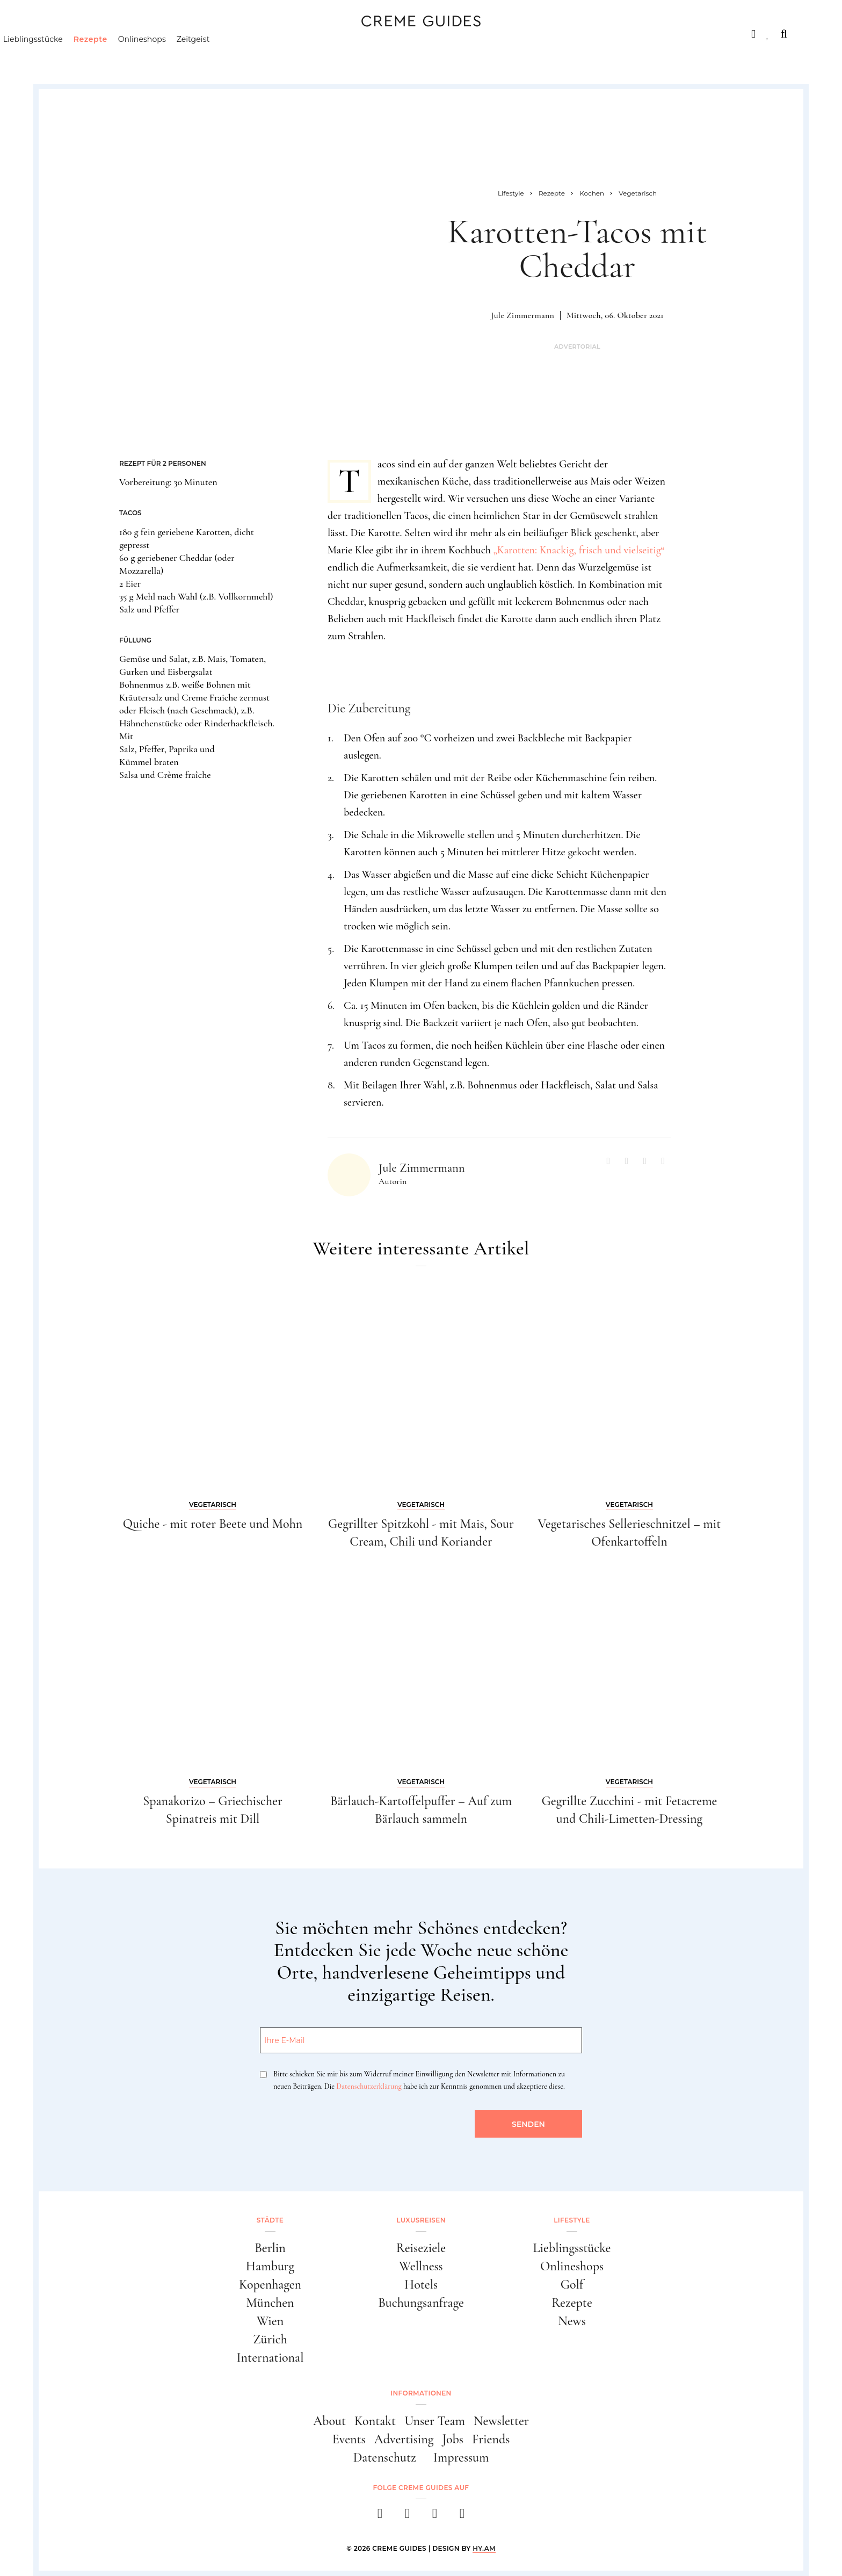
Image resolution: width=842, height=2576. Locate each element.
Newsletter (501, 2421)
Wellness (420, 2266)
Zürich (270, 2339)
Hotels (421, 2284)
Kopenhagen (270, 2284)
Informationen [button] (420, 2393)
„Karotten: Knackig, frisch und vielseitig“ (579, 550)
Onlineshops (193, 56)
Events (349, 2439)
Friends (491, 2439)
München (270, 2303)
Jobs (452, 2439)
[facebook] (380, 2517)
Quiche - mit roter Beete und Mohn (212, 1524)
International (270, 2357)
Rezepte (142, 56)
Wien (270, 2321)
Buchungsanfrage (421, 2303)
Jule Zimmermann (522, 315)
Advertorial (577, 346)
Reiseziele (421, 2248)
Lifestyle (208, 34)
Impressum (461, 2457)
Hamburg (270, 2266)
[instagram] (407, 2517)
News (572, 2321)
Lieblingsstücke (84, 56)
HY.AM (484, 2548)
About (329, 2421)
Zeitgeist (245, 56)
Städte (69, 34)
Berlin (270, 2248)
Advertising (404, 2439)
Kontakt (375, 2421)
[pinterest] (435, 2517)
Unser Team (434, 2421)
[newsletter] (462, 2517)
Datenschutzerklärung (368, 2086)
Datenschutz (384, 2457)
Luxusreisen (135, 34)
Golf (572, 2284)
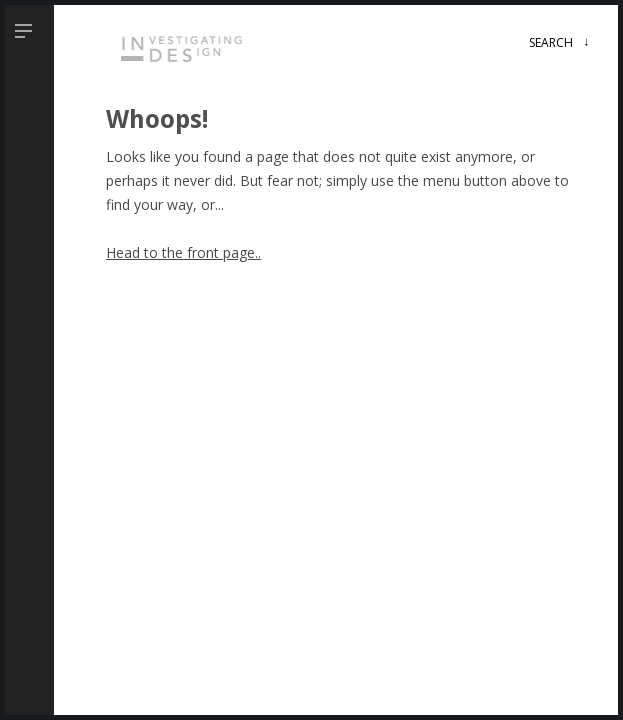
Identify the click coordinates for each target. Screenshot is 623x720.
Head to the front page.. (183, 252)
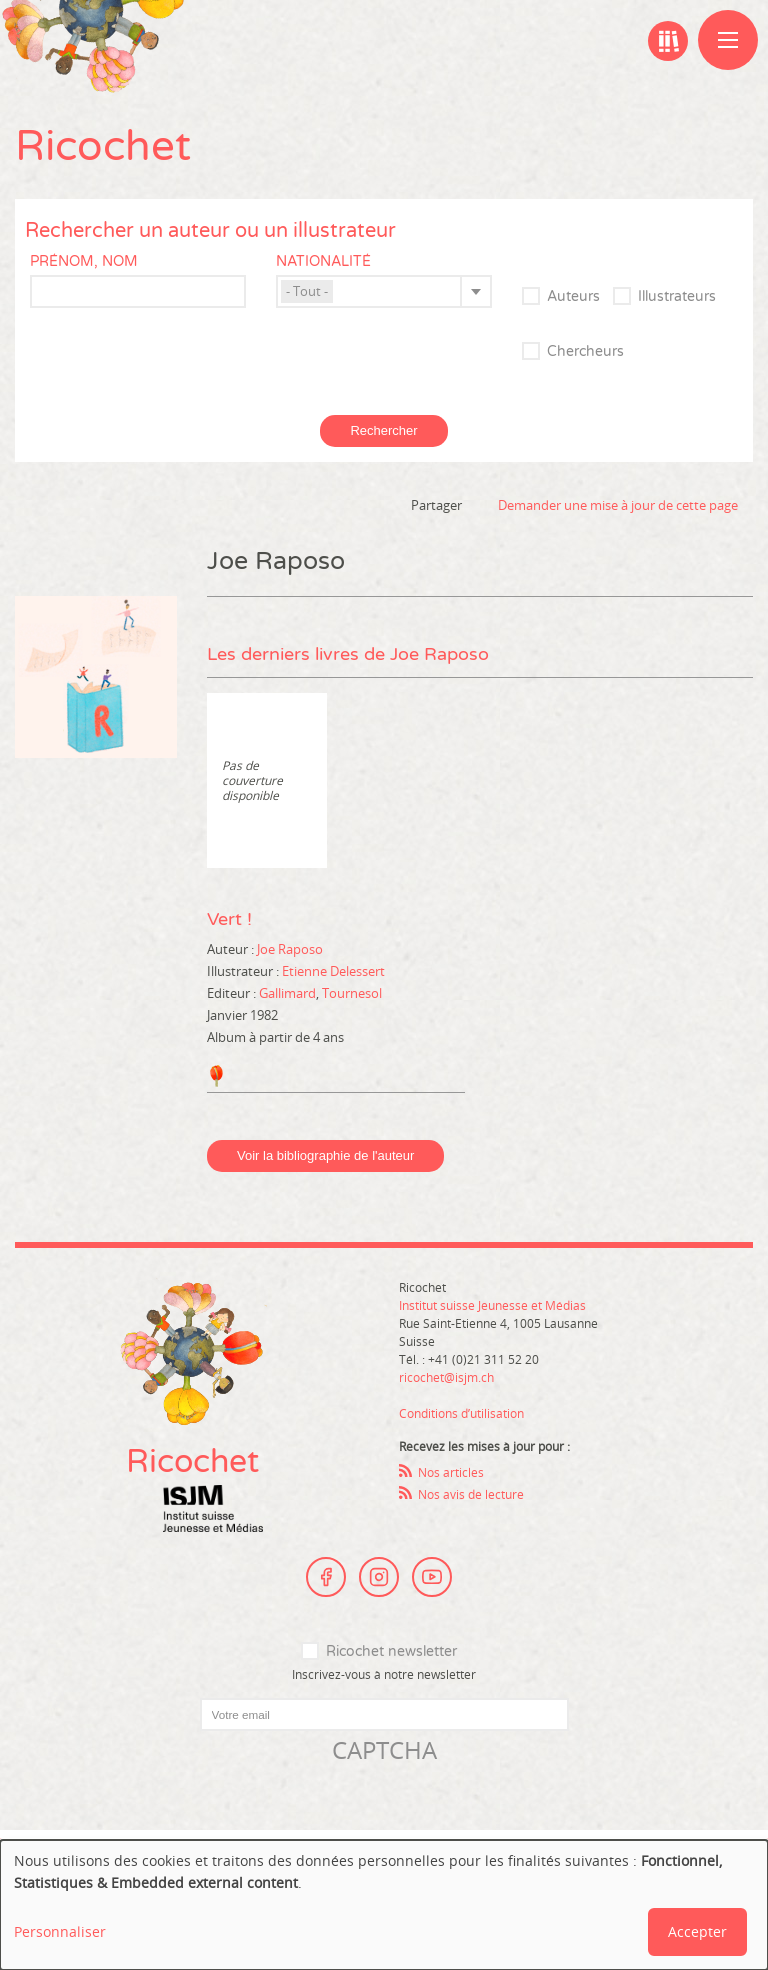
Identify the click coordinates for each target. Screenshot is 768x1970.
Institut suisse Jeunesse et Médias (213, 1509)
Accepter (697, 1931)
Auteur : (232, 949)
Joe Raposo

______________________________

▸ **INSTRUCTIONS TO FOLLOW**
Go through the entries and report every line with the string "click".

▸ **WORKED SOLUTION**
Identify the click coordinates for each target. Screenshot is 623x720.
Identify the click coordinates for each target. Screenshot is 768x1970.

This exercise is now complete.